* _What is expected_
Starting at the line that contains "registres fonciers et", reproduce only the lines through the end of the data, exactly, including both the first and the last; skip the pictures.

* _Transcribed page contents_
BEGIN

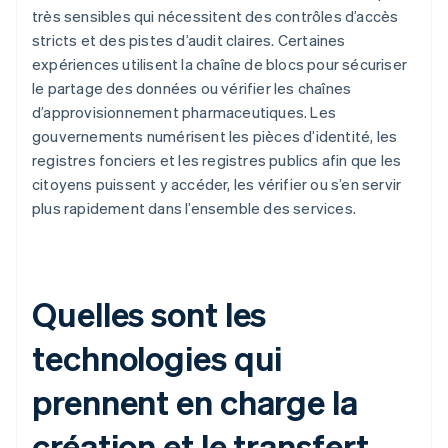
très sensibles qui nécessitent des contrôles d’accès
stricts et des pistes d’audit claires. Certaines
expériences utilisent la chaîne de blocs pour sécuriser
le partage des données ou vérifier les chaînes
d’approvisionnement pharmaceutiques. Les
gouvernements numérisent les pièces d’identité, les
registres fonciers et les registres publics afin que les
citoyens puissent y accéder, les vérifier ou s’en servir
plus rapidement dans l’ensemble des services.
Quelles sont les
technologies qui
prennent en charge la
création et le transfert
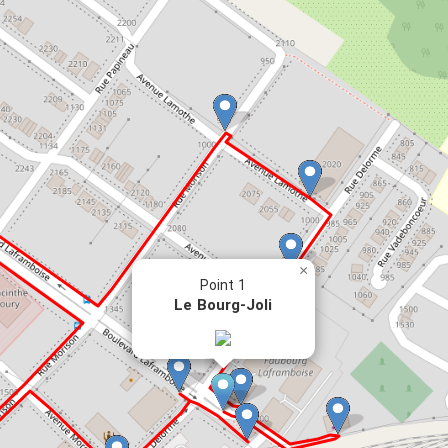
×
Point 1
Le Bourg-Joli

END

* _Solution to this task_
registres fonciers et les registres publics afin que les
citoyens puissent y accéder, les vérifier ou s’en servir
plus rapidement dans l’ensemble des services.
Quelles sont les
technologies qui
prennent en charge la
création et le transfert
×
Point 1
Le Bourg-Joli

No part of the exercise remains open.